A form of CRISPR editing can modify expression of oxytocin receptors in at least six — and possibly more than 80 — species of rodents, according to a new study. The tool, which enables cross-species comparisons of how the receptors shape social behaviors, could also be adapted for other genes, the researchers say.
Oxytocin is famous for its influence on social behaviors, such as the bonding that happens between mother and child in many animal species, or between partners in some. The molecule, or a similar form of it, is evolutionarily conserved, but species differ in their patterns of expression of oxytocin receptors throughout the brain.

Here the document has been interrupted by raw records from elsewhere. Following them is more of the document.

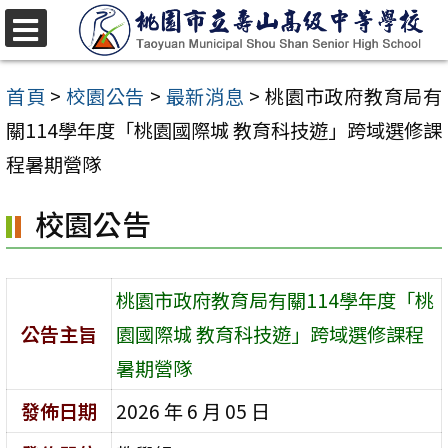
跳
至
選
單
主
首頁
>
校園公告
>
最新消息
>
桃園市政府教育局有
要
關114學年度「桃園國際城 教育科技遊」跨域選修課
內
程暑期營隊
容
校園公告
區
桃園市政府教育局有關114學年度「桃
公告主旨
園國際城 教育科技遊」跨域選修課程
暑期營隊
發佈日期
2026 年 6 月 05 日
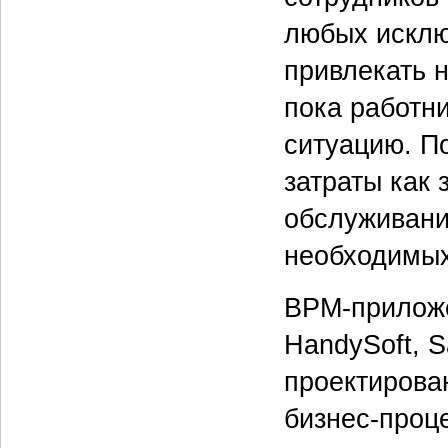
любых исклю
привлекать 
пока работн
ситуацию. П
затраты как
обслуживани
необходимых
BPM-приложе
HandySoft, 
проектирова
бизнес-проц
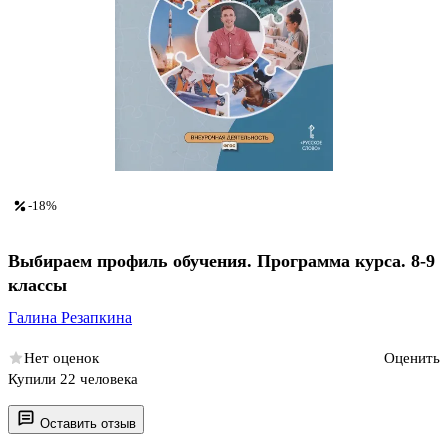
-18%
Выбираем профиль обучения. Программа курса. 8-9
классы
Галина Резапкина
Нет оценок
Оценить
Купили 22 человека
Оставить отзыв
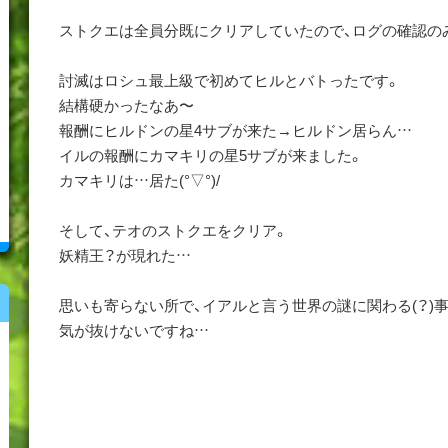
ストクエは全員分既にクリアしていたので、ログの確認の
討滅はロシュ最上級で初めてヒルとバトったです。
結構硬かったなあ〜
報酬にヒルドンの星4サブが来た→ヒルドン居らん…
イルの報酬にカマキリの星5サブが来ました。
カマキリは…居た(°▽°)/
そして、テオのストクエをクリア。
妖精王？が現れた…
思いも寄らない所で、イアルと言う世界の謎に関わる(？)
気が抜けないですね…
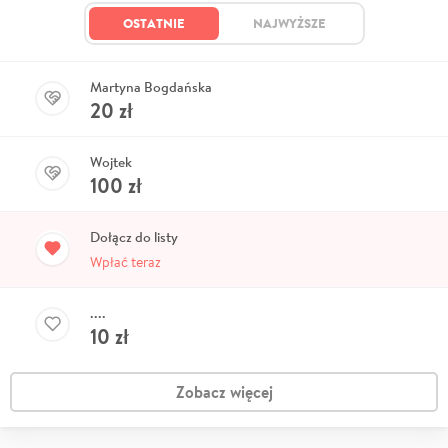
OSTATNIE
NAJWYŻSZE
Martyna Bogdańska
20
zł
Wojtek
100
zł
Dołącz do listy
Wpłać teraz
....
10
zł
Zobacz więcej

Scientists can easily manipulate these receptors in mice, which have a vast array of genetic lines. But when it comes to studying social behaviors, other species can offer insights that lab-bred mice cannot, says lead researcher Larry Young, director of the Center for Translational Social Neuroscience at Emory University in Atlanta, Georgia. Prairie voles, for example, pair bond; spiny mice live communally.
Because the oxytocin receptor gene differs across species, designing a new CRISPR guide RNA for each “was going to be a lot of work,” says study investigator Arjen Boender, who is a research associate in Young’s lab. So he compared the genetic sequences of four rodent species and found two conserved regions that might serve as cross-species targets. He and his colleagues designed new guide RNAs aimed at those regions, packaged them in viruses and sent the tools to rodent researchers across the United States.
One of the guides limited expression of the receptor for all six species tested — prairie vole, golden hamster, house mouse, California deer mouse, Norway rat and spiny mouse — the collaborators found when they injected the virus into a region of the brain known to typically be dense with the receptors. In prairie voles, it was not neurotoxic and did not affect expression of a vasopressin receptor, despite the close connection between the gene that encodes them and those that encode oxytocin receptors. The study was published last month in Science Advances.
The work represents a pendulum swing in the field after decades of focus on transgenic mice, says Robert Froemke, a professor in New York University’s Neuroscience Institute and otolaryngology department. It will, he says, “enable a lot of interesting questions to be asked in other species.”
Y
oung and his colleagues are studying the behavioral effects of using CRISPR to manipulate the expression of oxytocin receptors in prairie voles. Prairie voles engineered to lack functioning copies of these receptors still form pair bonds, a recent study revealed. But dampening their expression later in life, and in specific brain regions, may have a different effect, Young says.That kind of experiment, though standard in lab mice, could offer new insights into the neural underpinnings of social behaviors in prairie voles and other non-traditional rodent species, he says. That is something that Young and his colleagues say they hope to enable by making their tool broadly available.
“The benefit is that it’s off the shelf,” Young says — meaning that researchers need no experience designing CRISPR tools to use it. And as this type of tool reaches more labs, and more species are studied, he says, that makes the field as a whole stronger.
“It gives greater possibility to say, ‘What kinds of things are generalizable across species?’” Young says. “Which then makes it more likely to be generalizable to humans.”